Pie XII

260ᵉ pape ; de 1939 à 1958

8 juillet 1942

Discours aux jeunes époux

Les méfaits de l’amour désordonné de soi-même.

Table des matières

Ce dis­cours fait suite à celui du 17 juin sur « les enne­mis de l’union indissoluble » :

II. – Les méfaits de l’amour désordonné de soi-même.

Combien Nous est agréable, chers jeunes mariés, votre pré­sence en ce lieu ! Vous venez, avec la même joie et la même dévo­tion que tant de foules avant vous, rece­voir de Nos lèvres le salut et les vœux du Père, et sa Bénédiction apos­to­lique pour la route de votre vie nou­velle. Et vous êtes venus après avoir consa­cré et confié vos familles nais­santes à l’amour infi­ni du Cœur de Jésus, à cet amour qui répand la force et la grâce, à cet amour qui res­pire l’humilité et la dou­ceur, à cet amour tout divin qui a la puis­sance d’ennoblir et de sanc­ti­fier l’amour humain, la puis­sance de don­ner à votre mutuelle affec­tion, pure­té, pro­fon­deur, inébran­lable constance.

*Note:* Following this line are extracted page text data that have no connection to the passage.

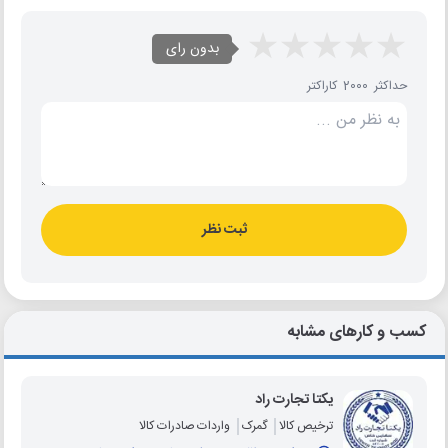
بدون رای
حداکثر 2000 کاراکتر
ثبت نظر
کسب و کارهای مشابه
یکتا تجارت راد
ترخیص کالا
گمرک
واردات صادرات کالا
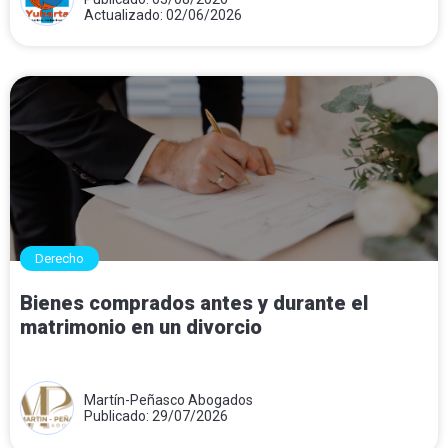
Actualizado: 02/06/2026
Derecho
Bienes comprados antes y durante el
matrimonio en un divorcio
Martín-Peñasco Abogados
Publicado: 29/07/2026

Dans la der­nière audience aux jeunes époux, Nous avons par­lé de l’amour désor­don­né de soi-​même, de cet amour qu’il faut bien dis­tin­guer de l’amour de soi-​même légi­time et salu­taire, et dans lequel nous avons dénon­cé un enne­mi de l’indissoluble union du mariage chré­tien ; aujourd’hui, Nous Nous pro­po­sons de vous en mon­trer avec plus de détails les mal­fai­sants agis­se­ments, en si tran­chante oppo­si­tion par ses mes­quines exi­gences, par ses mesqui­nes tyran­nies, par ses mes­quines cruau­tés, avec cette géné­reuse bon­té, cette dou­ceur et humi­li­té de cœur, ces sublimes ver­tus que Jésus vous presse si vive­ment d’apprendre et d’imiter.

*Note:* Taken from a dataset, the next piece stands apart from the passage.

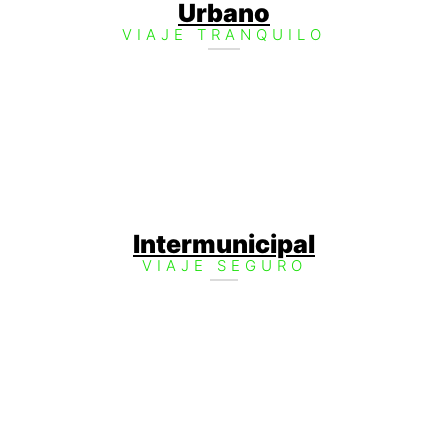
Urbano
VIAJE TRANQUILO
Intermunicipal
VIAJE SEGURO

Contre les mesquines exigences de l’égoïsme, apprenez de Jésus la générosité

Mesquines exi­gences de l’égoïsme. L’amour-propre semble dor­mir aus­si long­temps que les autres mettent leur pen­sée et leur soin, par devoir ou pure bon­té, à en satis­faire les convoi­tises, les aspi­ra­tions et les besoins. Souvent, sans presque y faire atten­tion, les futurs époux ont vécu l’un et l’autre, jusqu’à leur mariage, du tra­vail de leur père et des soins de leur mère, tran­quille­ment habi­tués qu’ils étaient dès leur bas âge et même au temps de leur ado­les­cence à comp­ter sur leurs parents et sur les autres per­sonnes de la mai­son. Mais voi­là que main­te­nant l’un et l’autre doivent s’oublier un peu soi-​même pour se dévouer au bien de leur com­mu­nau­té. Alors on com­mence à com­prendre ce qu’il en coû­tait de tra­vaux et de fatigues à son père, quelle inces­sante abné­ga­tion ani­mait le dévoue­ment de sa mère, et avec quelle faci­li­té celui qui écou­te­rait la nature égoïste lais­se­rait aux autres le soin et le sou­ci de pen­ser à tout. Ne voyez-​vous point que c’est là le che­min par où s’insinue dans l’amour vrai l’amour désor­don­né de soi-​même ? Ce n’est encore là qu’une légère fêlure dans l’amour, mais déjà elle l’entame. Apprenez du Cœur de Jésus la géné­ro­si­té dans le sacri­fice, cette géné­ro­si­té qui bride les exi­gences de l’amour-propre par la com­plai­sance et cour­toi­sie de l’affection.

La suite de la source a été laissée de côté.